Cable strikes form a significant safety challenge for the construction industry’s utilities sector. Such incidents can and do result in both death and injury for the workforce, as well as costing companies millions of pounds in associated damages and compensation costs. Despite specialized tools, processes and training programmes, cable strikes still occur on a regular basis. The majority of cable strikes are, like many incidents within the construction industry as a whole, attributed to human error. However, current thinking has suggested that human error is itself a symptom, rather than a cause, and theories have developed to position the incident-causing human error action as the final link in a much longer chain. This paper presents an exploratory study which sought to examine this theory within a specific context; the construction utilities sector and cable strike incidents. Seven interviews were undertaken with operatives within their work environments, which gathered talk around general safety and cable strike incidents. A thematic approach enabled patterns within the transcribed data to be extracted and contextualized within industry practice.
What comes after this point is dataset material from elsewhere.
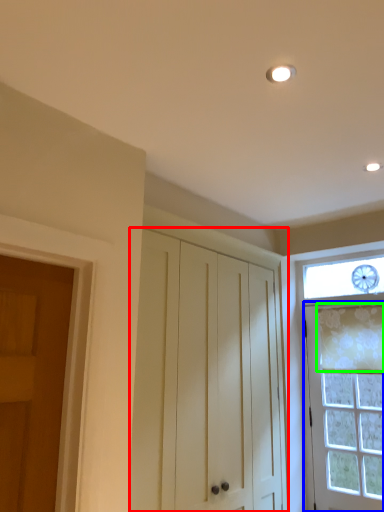 Question: Estimate the real-world distances between objects in this image. Which object is farther from cabinetry (highlighted by a red box), door (highlighted by a blue box) or curtain (highlighted by a green box)?

Choices:
 (A) door
 (B) curtain

Answer: (B)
Findings indicated that operatives assigned a variety of different causalities to their experiences of incident occurrence, which were then used to construct a taxonomy of the causal factors of cable strikes from the operatives’ perspective. These factors were then analysed within the industry context to construct potential ‘causal chains’ which are able to link the site incidents to management policy. This study, although exploratory, suggests that application of the systems theory of human error is highly applicable to the construction industry, and that the focus of safety management and safety management research should look beyond operatives on the front line to seek further improvements in safety performance.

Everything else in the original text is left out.